DATA SUPPLIED:
◇ ◇ ◇
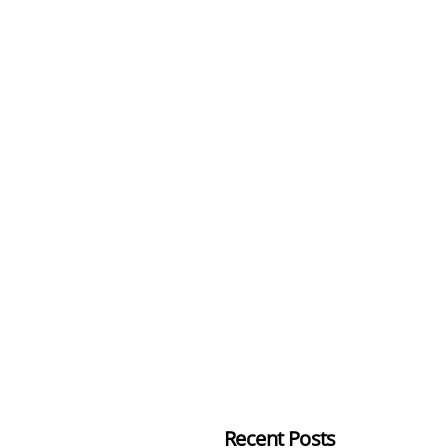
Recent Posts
◇ ◇ ◇
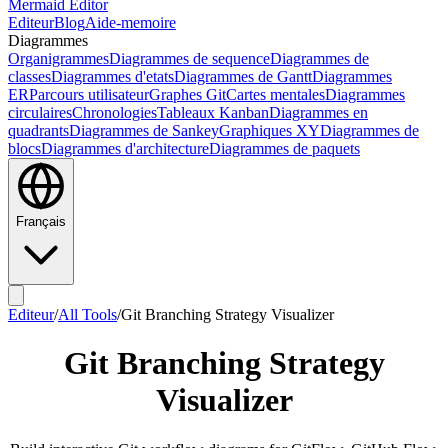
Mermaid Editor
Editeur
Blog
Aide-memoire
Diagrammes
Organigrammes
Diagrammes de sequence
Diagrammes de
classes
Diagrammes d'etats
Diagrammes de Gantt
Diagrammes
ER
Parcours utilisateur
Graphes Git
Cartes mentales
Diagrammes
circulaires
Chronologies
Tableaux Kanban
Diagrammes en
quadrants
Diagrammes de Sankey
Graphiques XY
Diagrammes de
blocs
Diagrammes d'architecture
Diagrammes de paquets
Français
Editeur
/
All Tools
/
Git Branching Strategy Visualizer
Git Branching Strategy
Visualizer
◇ ◇ ◇
WHAT THE TASK REQUIRES: Among the lines above, return each one holding the string "Visualizer".

EXPECTED ANSWER:
Git Branching Strategy Visualizer
Visualizer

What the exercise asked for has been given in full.